Deutsche Gesellschaft für Neurochirurgie. Società Italiana di Neurochirurgia. 59. Jahrestagung der Deutschen Gesellschaft für Neurochirurgie e.V. (DGNC), 3. Joint Meeting mit der Italienischen Gesellschaft für Neurochirurgie (SINch). Würzburg, 01.-04.06.2008. Düsseldorf: German Medical Science GMS Publishing House; 2008. DocP 104

The electronic version of this article is the complete one and can be found online at:

Published: May 30, 2008

© 2008 Mauer et al.
This is an Open Access article distributed under the terms of the Creative Commons Attribution License ( You are free: to Share – to copy, distribute and transmit the work, provided the original author and source are credited.



Objective: The term "Chiari 0 malformation" was first used by Bermans J. Iskandar in a presentation given at a meeting of the Pediatric Neurosurgery Section of the American Association of Neurological Surgeons (AANS) in Louisiana, New Orleans, in December 1997. Iskandar and his working group defined Chiari 0 malformation as an obstruction of the outlets of the fourth ventricle caused by a small and malformed posterior fossa without evidence of cerebellar tonsillar herniation. Since the term was coined only a few years ago and is used variably in the medical literature, we use it more broadly to refer to all types of functional obstruction of the craniocervical junction without tonsillar descent.
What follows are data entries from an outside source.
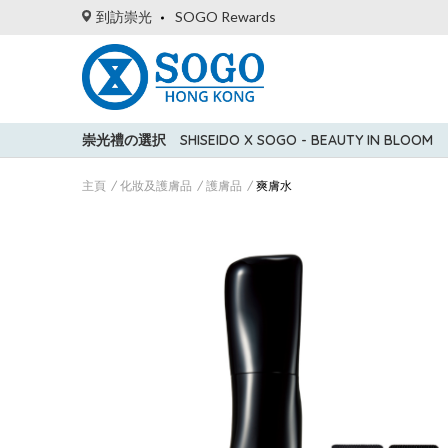
到訪崇光
SOGO Rewards
崇光禮の選択
SHISEIDO X SOGO - BEAUTY IN BLOOM
主頁
化妝及護膚品
護膚品
爽膚水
Methods: In a total of 149 patients with impaired CSF flow pulsations at the craniocervical junction, we separately studied those patients with neither Chiari type I nor type II nor type III malformations.

Results: Our study group consisted of 16 patients. There were 9 women and 7 men with a mean age of 41 years (median age: 41 years; range: 2-72 years). Eight patients presented with syringomelia and 6 patients had hydrocephalus. An obstruction of the foramen of Magendie was diagnosed in 5 patients. Static stenosis of the foramen magnum was the underlying problem in 6 patients and dynamic narrowing in 2 patients. Cysts were detected in 3 cases. All patients underwent surgical treatment. As in surgery for the other types of Chiari malformations, the objective of surgical treatment was to restore normal CSF flow pulsations.

Conclusions: Our study suggests that the wider use of the term "Chiari 0 malformation" as defined here appears reasonable and practicable and should therefore be recommended.